Room 2, Session 4 (16:00 – 17:30) [BACK TO PROGRAM]
How can we demonstrate rigour in practice research? What are your methods of documentation and analysis for researching aesthetics and process through your practice?
Each presenter’s video ‘paper’ can be viewed below – the video immediately below is the conference discussion
Andy Visser (University of West London)
This presentation focuses on the conference theme of ‘Methodology and practice’ and will outline a novel, Methodological approach to my practice research in haptics (touch) within virtual audio and music production environments. Contemporary music production can be viewed as sitting at the intersection of aesthetic composition and technical production processes. As haptic implementation in virtual audio and music production environments is primarily situated within a technical field, a positivist epistemological stance could be applied to this research.
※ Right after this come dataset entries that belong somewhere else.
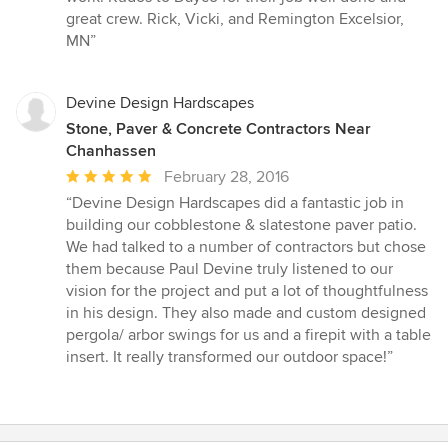
great crew. Rick, Vicki, and Remington Excelsior,
MN”
Devine Design Hardscapes
Stone, Paver & Concrete Contractors Near
Chanhassen
Average
February 28, 2016
rating:
“Devine Design Hardscapes did a fantastic job in
5
building our cobblestone & slatestone paver patio.
out
We had talked to a number of contractors but chose
of
them because Paul Devine truly listened to our
5
vision for the project and put a lot of thoughtfulness
stars
in his design. They also made and custom designed
pergola/ arbor swings for us and a firepit with a table
insert. It really transformed our outdoor space!”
Such research is also founded on externally fixed scientific laws. However, given that the research encompasses both aesthetic and technical domains and current thinking in this arena has shifted towards a post-positivist approach, a more nuanced ‘mixed’ Methodological approach needs to be considered. Such a Methodology might incorporate elements of a post-positivist, objective, epistemological paradigm predicated on an ontological scientific stance, in tandem with facets of a more interpretive process fully encompassing such issues as the aesthetics of reflexive music creation and production, human complexity and ethics within its bounds. It is clear, from the literature, that there is a significant level of confusion and overlap, within research communities, concerning the true definition of a mixed Methodological approach. Academic literature searches return multiple articles conflating or confusing the terms ‘method’ and ‘Methodology’. Reasons for the misuse, or lack of use, of a true mixed Methodological approach in research appear to be two-fold. First, the process is difficult, blending two apparently diametrically opposed, epistemological positions within a single framework. The second is that there is scant definition, within the literature, of what mixed Methodology research is. This video presentation will attempt to define the key term ‘mixed Methodology’, through a combination of slide presentation and discussion, while clearly outlining the differences between Methodology and methods, as applied to my practice research.
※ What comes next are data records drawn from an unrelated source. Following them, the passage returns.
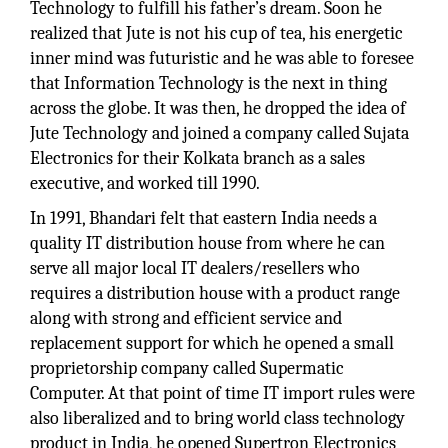
Technology to fulfill his father’s dream. Soon he
realized that Jute is not his cup of tea, his energetic
inner mind was futuristic and he was able to foresee
that Information Technology is the next in thing
across the globe. It was then, he dropped the idea of
Jute Technology and joined a company called Sujata
Electronics for their Kolkata branch as a sales
executive, and worked till 1990.
In 1991, Bhandari felt that eastern India needs a
quality IT distribution house from where he can
serve all major local IT dealers/resellers who
requires a distribution house with a product range
along with strong and efficient service and
replacement support for which he opened a small
proprietorship company called Supermatic
Computer. At that point of time IT import rules were
also liberalized and to bring world class technology
product in India, he opened Supertron Electronics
James Redelinghuys (University of York)
This paper considers the possibilities of what might be expressed in the relationship between practice and research. In particular, that if we are to situate ourselves as practitioners in historical relationship to the styles of other practitioners, or ourselves as researchers in historical relationship to our own practice, then we must contend with the differential semiotic relationship between these styles. Questions of aesthetic relationships, that is where we are distanced from an already constructed past, are flawed in their proposition in that they ignore where the signification of these practices is only meaningful once undone or even contradicted by future practice. Thus, the central question of a methodology of practice-based research becomes not how our research and writing might accurately reflect or affirm our practice but: how might our research deny such revelation, reiterating our practice only within a structure of denying final signification? In this way, any research methodology of practice is always in truth meta-methodology of practice as the production of non-meaning and research as performative practice.
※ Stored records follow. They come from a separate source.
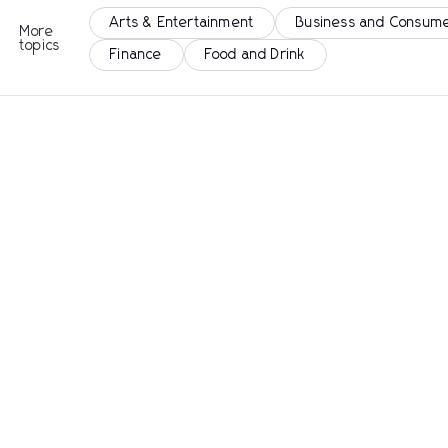
Arts & Entertainment
Business and Consume
More
topics
Finance
Food and Drink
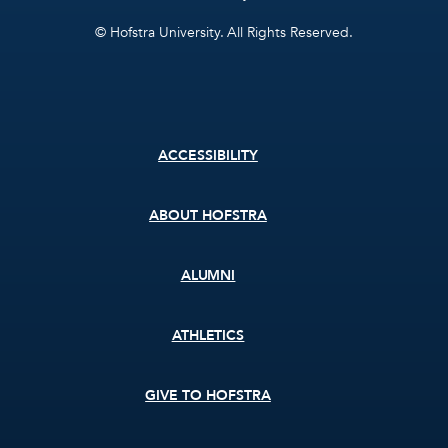
© Hofstra University. All Rights Reserved.
Footer
ACCESSIBILITY
menu
ABOUT HOFSTRA
ALUMNI
ATHLETICS
GIVE TO HOFSTRA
This theoretical critique is presented alongside an auto-ethnography of my recent PhD experience; that the explicit and tacit expectations of practice-based research in the academy (indeed, any institution) hobble one’s being-in-the-world; that a desire for a reproduction of the neo-liberal politics of today’s university is incompatible with the differential structures in which practice-based research truly dwells. Ultimately, this paper is founded in and gestures towards an anti-disciplinary, anti-humanist mode of practice-based research; that “reflective” or “representational” methods are ethically insufficient in the twenty-first century. Certainly, while a rigorous analysis of one’s practice is desirable, such rigour cannot be conflated with a desire for clarity. Rather, it must dwell in the queer mists of non-clarity and the very silence we inhabit which is deformed into music.
Scott Mclaughlin (University of Leeds)
Researchers are institutionally bound by REF/AHRC demands that rigour be demonstrated in our work and funding applications, but does rigour look the same for us as for other disciplines? The reports by Bulley & Şahin (Research England, 2021) situate practice research as somewhat apart from ‘other research forms [that] prefer a defined, cleaner ground, a narrower area of technical rigour’, due to our tendency to embrace messy complexity and our ‘key methods’ of ‘first-hand [reports] of experience, intuition, iteration and trial and error’. (p. 12)
This presentation discusses two aspects of rigour. (1) the macro-level perspective of rigour as relating more to research context than methodological purity. Building on the model of research as an ‘articulation of what the work is contributing to the area’ (Corby, in Bulley & Şahin p. 6), I posit rigour as the extent to which the topic area is (or can be) mapped in the effort to articulate how a given research project adds to that knowledge area; ‘shifting the needle’. (2) the meso/micro-level concept of rigour in the communication of research insights to maximise clarity, access, and discoverability. This is wrapped-up in the first point, since rigorous distillation of insights emerges hand-in-hand with rigorous contextual positioning.